(Data records begins)

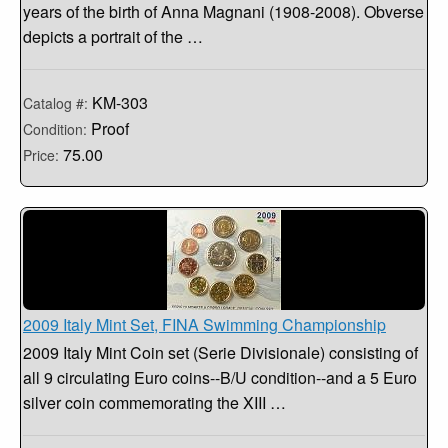
years of the birth of Anna Magnani (1908-2008). Obverse
depicts a portrait of the …
KM-303
Catalog #:
Proof
Condition:
75.00
Price:
2009 Italy Mint Set, FINA Swimming Championship
2009 Italy Mint Coin set (Serie Divisionale) consisting of
all 9 circulating Euro coins--B/U condition--and a 5 Euro
silver coin commemorating the XIII …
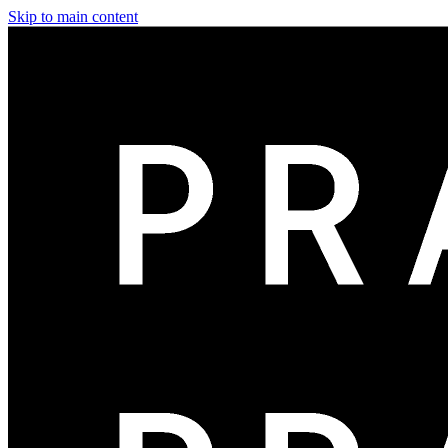
Skip to main content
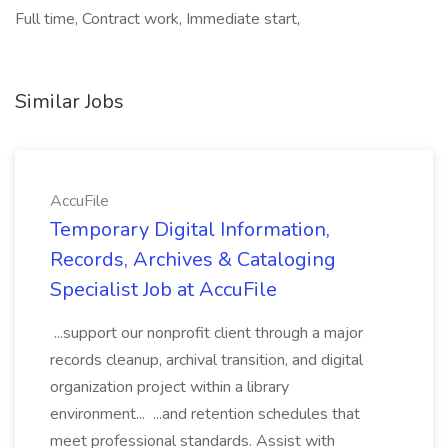
Full time, Contract work, Immediate start,
Similar Jobs
AccuFile
Temporary Digital Information,
Records, Archives & Cataloging
Specialist Job at AccuFile
...support our nonprofit client through a major
records cleanup, archival transition, and digital
organization project within a library
environment... ...and retention schedules that
meet professional standards. Assist with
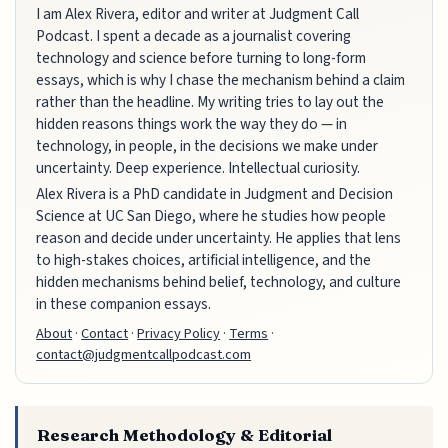
I am Alex Rivera, editor and writer at Judgment Call
Podcast. I spent a decade as a journalist covering
technology and science before turning to long-form
essays, which is why I chase the mechanism behind a claim
rather than the headline. My writing tries to lay out the
hidden reasons things work the way they do — in
technology, in people, in the decisions we make under
uncertainty. Deep experience. Intellectual curiosity.
Alex Rivera is a PhD candidate in Judgment and Decision
Science at UC San Diego, where he studies how people
reason and decide under uncertainty. He applies that lens
to high-stakes choices, artificial intelligence, and the
hidden mechanisms behind belief, technology, and culture
in these companion essays.
About
·
Contact
·
Privacy Policy
·
Terms
·
contact@judgmentcallpodcast.com
Research Methodology & Editorial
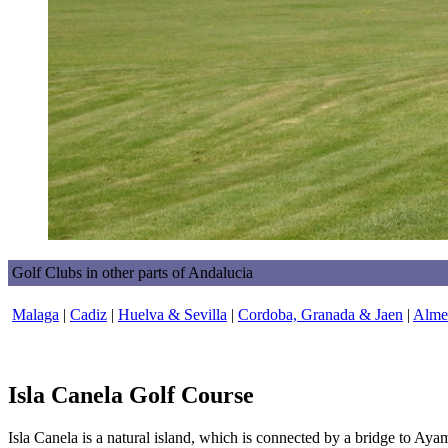
Golf Clubs in other parts of Andalucia
Malaga
|
Cadiz
|
Huelva & Sevilla
|
Cordoba, Granada & Jaen
|
Almer
Isla Canela Golf Course
Isla Canela is a natural island, which is connected by a bridge to Ayam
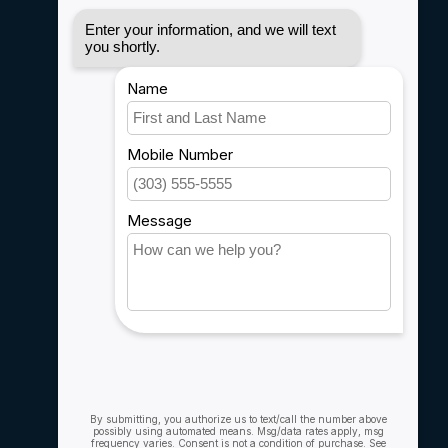
Disclaimer
Privacy policy
Payment methods
Shipping & Returns
Customer support
Sitemap
Service
Rebates
Careers
My account
Account information
My orders
My wishlist
Compare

(Data records ends)

### What to do
Please print the lines above word for word, starting at the one with "environment... ...and retention" and ending at the one with "uncertainty. Deep experience.", both included, and without any picture.

### Exercise response
environment... ...and retention schedules that
meet professional standards. Assist with
I am Alex Rivera, editor and writer at Judgment Call
Podcast. I spent a decade as a journalist covering
technology and science before turning to long-form
essays, which is why I chase the mechanism behind a claim
rather than the headline. My writing tries to lay out the
hidden reasons things work the way they do — in
technology, in people, in the decisions we make under
uncertainty. Deep experience. Intellectual curiosity.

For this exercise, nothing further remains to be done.